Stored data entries
....................

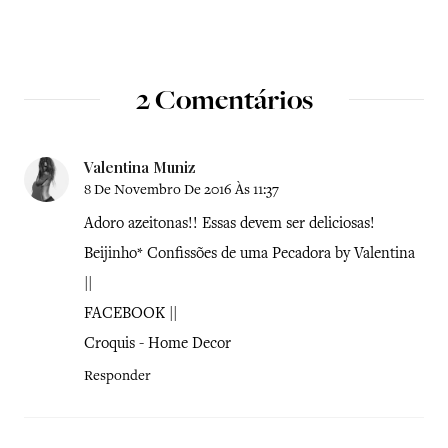
2 Comentários
Valentina Muniz
8 De Novembro De 2016 Às 11:37
Adoro azeitonas!! Essas devem ser deliciosas!
Beijinho*
Confissões de uma Pecadora by Valentina
||
FACEBOOK
||
Croquis - Home Decor
Responder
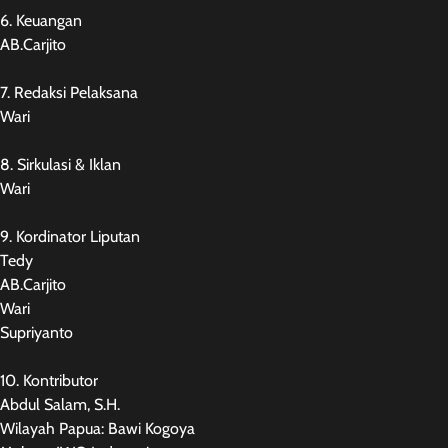
6. Keuangan
AB.Carjito
7. Redaksi Pelaksana
Wari
8. Sirkulasi & Iklan
Wari
9. Kordinator Liputan
Tedy
AB.Carjito
Wari
Supriyanto
10. Kontributor
Abdul Salam, S.H.
Wilayah Papua: Bawi Kogoya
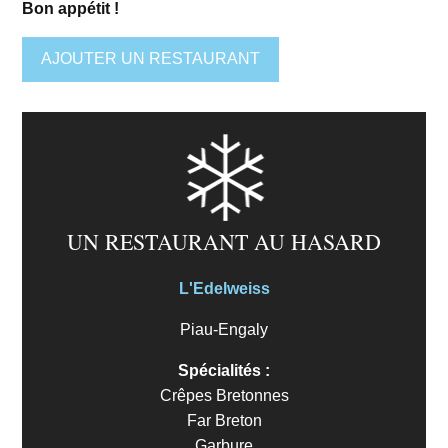
Bon appétit !
AJOUTER UN RESTAURANT
UN RESTAURANT AU HASARD
L'Edelweiss
Piau-Engaly
Spécialités :
Crêpes Bretonnes
Far Breton
Garbure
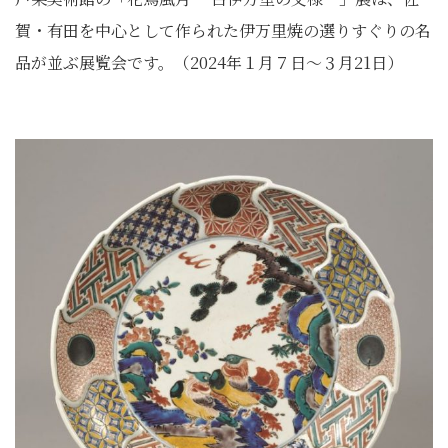
賀・有田を中心として作られた伊万里焼の選りすぐりの名
品が並ぶ展覧会です。（2024年１月７日～３月21日）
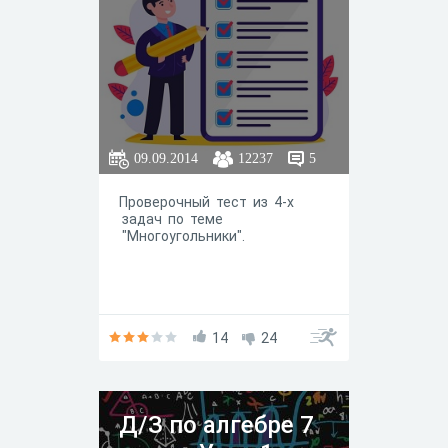
09.09.2014
12237
5
Проверочный тест из 4-x
задач по теме
"Многоугольники".
14
24
Д/З по алгебре 7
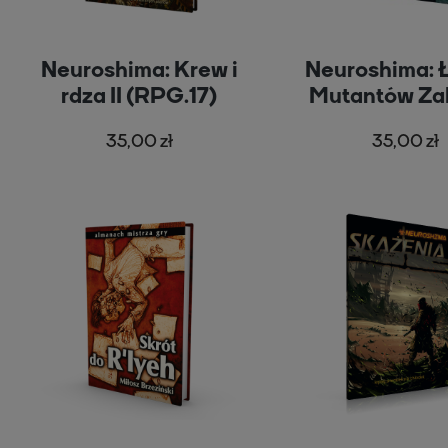
Neuroshima: Krew i
Neuroshima: 
rdza II (RPG.17)
Mutantów Za
Maszyn (RPG
35,00 zł
35,00 zł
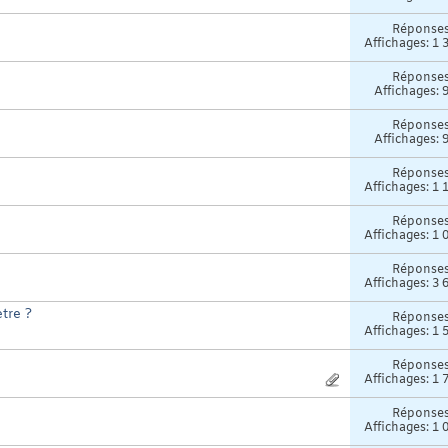
Réponse
Affichages: 1 
Réponse
Affichages: 
Réponse
Affichages: 
Réponse
Affichages: 1 
Réponse
Affichages: 1 
Réponse
Affichages: 3 
tre ?
Réponse
Affichages: 1 
Réponse
Affichages: 1 
Réponse
Affichages: 1 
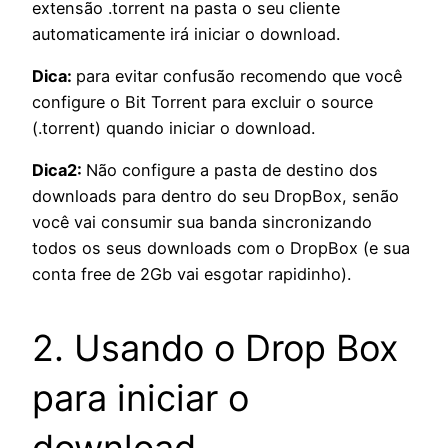
extensão .torrent na pasta o seu cliente
automaticamente irá iniciar o download.
Dica:
para evitar confusão recomendo que você
configure o Bit Torrent para excluir o source
(.torrent) quando iniciar o download.
Dica2:
Não configure a pasta de destino dos
downloads para dentro do seu DropBox, senão
você vai consumir sua banda sincronizando
todos os seus downloads com o DropBox (e sua
conta free de 2Gb vai esgotar rapidinho).
2. Usando o Drop Box
para iniciar o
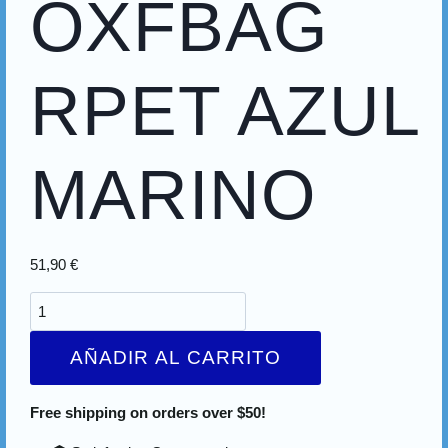
OXFBAG
RPET AZUL
MARINO
51,90
€
AÑADIR AL CARRITO
Free shipping on orders over $50!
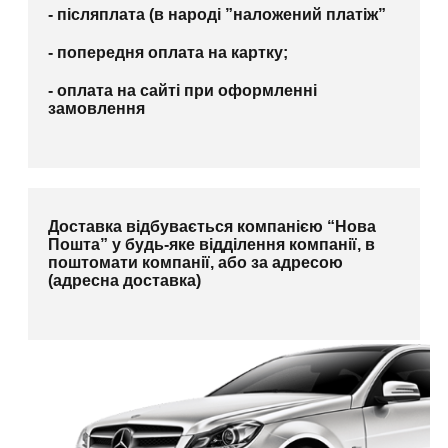
- післяплата (в народі ”наложений платіж”
- попередня оплата на картку;
- оплата на сайті при оформленні
замовлення
Доставка відбувається компанією “Нова
Пошта” у будь-яке відділення компанії, в
поштомати компанії, або за адресою
(адресна доставка)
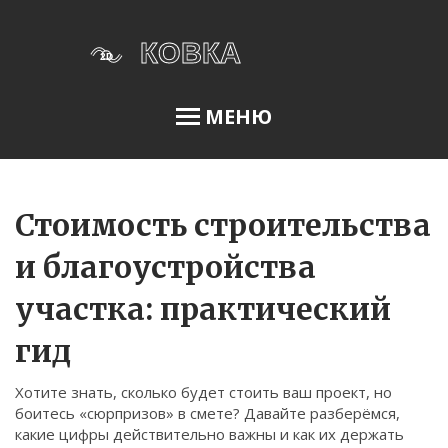
МЕНЮ
Освещение сада
Стоимость строительства
и благоустройства
Меню
участка: практический
О нас
гид
Условия использования
Политика конфиденциальности
Хотите знать, сколько будет стоить ваш проект, но
боитесь «сюрпризов» в смете? Давайте разберёмся,
ФЗ-152
какие цифры действительно важны и как их держать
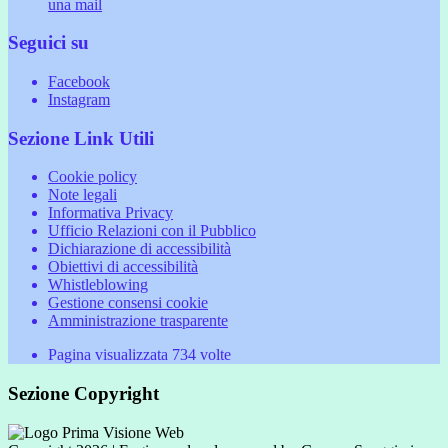
una mail
Seguici su
Facebook
Instagram
Sezione Link Utili
Cookie policy
Note legali
Informativa Privacy
Ufficio Relazioni con il Pubblico
Dichiarazione di accessibilità
Obiettivi di accessibilità
Whistleblowing
Gestione consensi cookie
Amministrazione trasparente
Pagina visualizzata
734
volte
Sezione Copyright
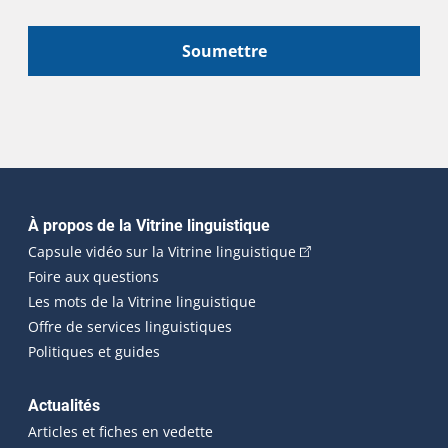
Soumettre
Navigation principale
À propos de la Vitrine linguistique
(Cet hyperlien externe
Capsule vidéo sur la Vitrine linguistique
Foire aux questions
Les mots de la Vitrine linguistique
Offre de services linguistiques
Politiques et guides
Actualités
Articles et fiches en vedette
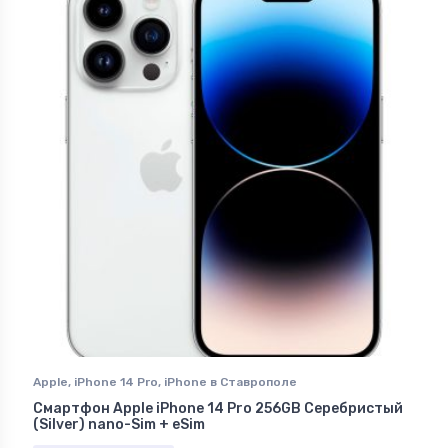
Apple
,
iPhone 14 Pro
,
iPhone в Ставрополе
Смартфон Apple iPhone 14 Pro 256GB Серебристый
(Silver) nano-Sim + eSim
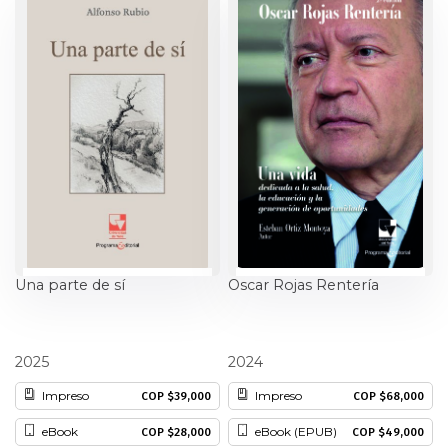
Una parte de sí
Oscar Rojas Rentería
Alfonso Rubio
Esteban Ortiz Montoya
2025
2024
Impreso
Impreso
COP $39,000
COP $68,000
eBook
eBook (EPUB)
COP $28,000
COP $49,000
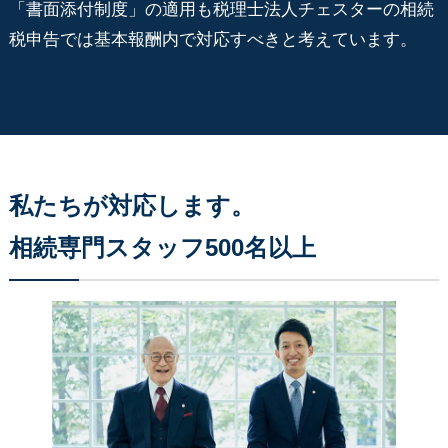
「書面添付制度」の適用も税理士法人チェスターの相続
税申告では基本報酬内で対応すべきと考えています。
私たちが対応します。
相続専門スタッフ500名以上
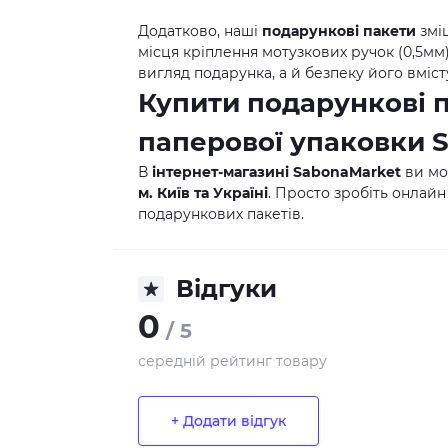
Додатково, наші
подарункові пакети
змі
місця кріплення мотузкових ручок (0,5м
вигляд подарунка, а й безпеку його вміст
Купити подарункові 
паперової упаковки
В
інтернет-магазині SabonaMarket
ви м
м. Київ та Україні
. Просто зробіть онлайн
подарункових пакетів.
Відгуки
0
/ 5
середній рейтинг товару
+ Додати відгук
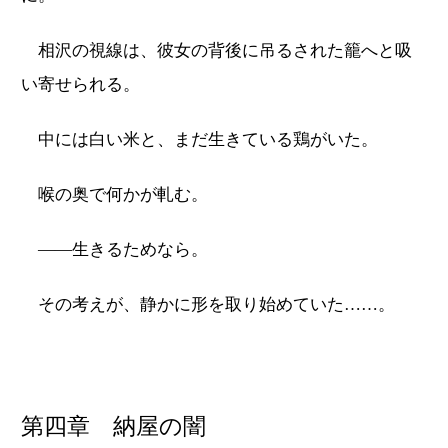
相沢の視線は、彼女の背後に吊るされた籠へと吸
い寄せられる。
中には白い米と、まだ生きている鶏がいた。
喉の奥で何かが軋む。
――生きるためなら。
その考えが、静かに形を取り始めていた……。
第四章 納屋の闇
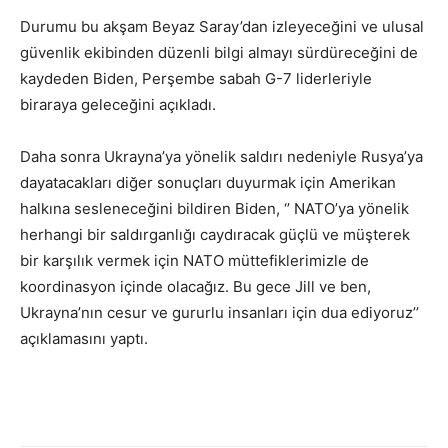
Durumu bu akşam Beyaz Saray’dan izleyeceğini ve ulusal
güvenlik ekibinden düzenli bilgi almayı sürdüreceğini de
kaydeden Biden, Perşembe sabah G-7 liderleriyle
biraraya geleceğini açıkladı.
Daha sonra Ukrayna’ya yönelik saldırı nedeniyle Rusya’ya
dayatacakları diğer sonuçları duyurmak için Amerikan
halkına sesleneceğini bildiren Biden, ‘’ NATO’ya yönelik
herhangi bir saldırganlığı caydıracak güçlü ve müşterek
bir karşılık vermek için NATO müttefiklerimizle de
koordinasyon içinde olacağız. Bu gece Jill ve ben,
Ukrayna’nın cesur ve gururlu insanları için dua ediyoruz’’
açıklamasını yaptı.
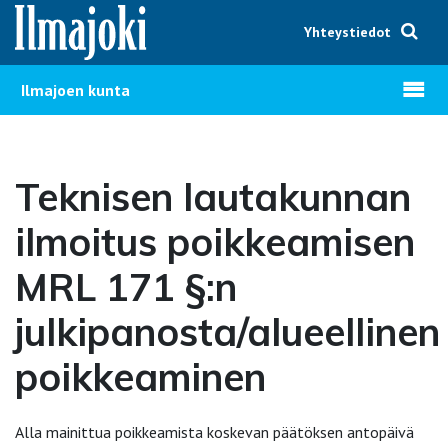
Hyppää sisältöön
Yhteystiedot
Avaa v
Ilmajoen kunta
Teknisen lautakunnan
ilmoitus poikkeamisen
MRL 171 §:n
julkipanosta/alueellinen
poikkeaminen
Alla mainittua poikkeamista koskevan päätöksen antopäivä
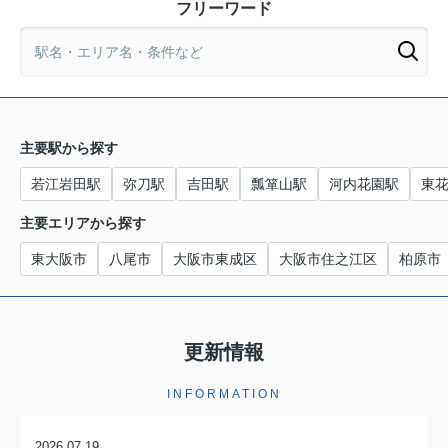
フリーワード
主要駅から探す
若江岩田駅
弥刀駅
吉田駅
瓢箪山駅
河内花園駅
東
主要エリアから探す
東大阪市
八尾市
大阪市東成区
大阪市住之江区
柏原市
更新情報
INFORMATION
2026.07.19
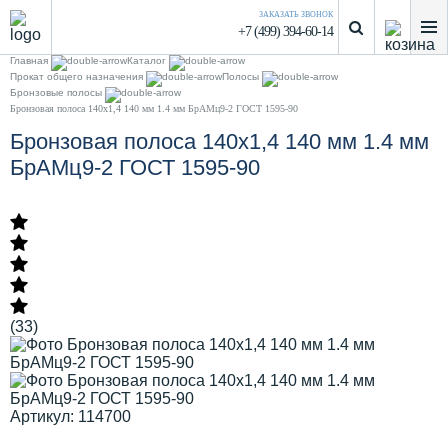
ЗАКАЗАТЬ ЗВОНОК
+7 (499) 394-60-14
Главная
Каталог
Прокат общего назначения
Полосы
Бронзовые полосы
Бронзовая полоса 140х1,4 140 мм 1.4 мм БрАМц9-2 ГОСТ 1595-90
Бронзовая полоса 140х1,4 140 мм 1.4 мм
БрАМц9-2 ГОСТ 1595-90
(33)
Артикул: 114700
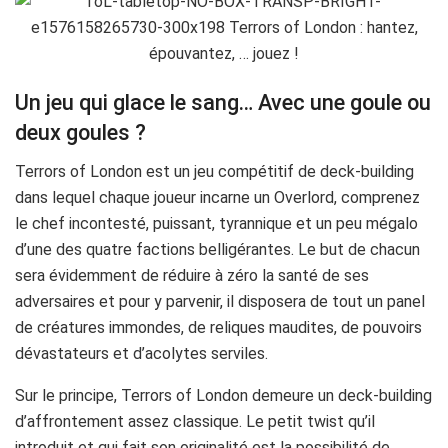
Un jeu qui glace le sang… Avec une goule ou
deux goules ?
Terrors of London est un jeu compétitif de deck-building
dans lequel chaque joueur incarne un Overlord, comprenez
le chef incontesté, puissant, tyrannique et un peu mégalo
d’une des quatre factions belligérantes. Le but de chacun
sera évidemment de réduire à zéro la santé de ses
adversaires et pour y parvenir, il disposera de tout un panel
de créatures immondes, de reliques maudites, de pouvoirs
dévastateurs et d’acolytes serviles.
Sur le principe, Terrors of London demeure un deck-building
d’affrontement assez classique. Le petit twist qu’il
introduit et qui fait son originalité est la possibilité de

....................

EXERCISE REQUIREMENTS. Above are lines of data; count those that hold "полоса" and answer with the number only.

REPLY TO THE TASK. 2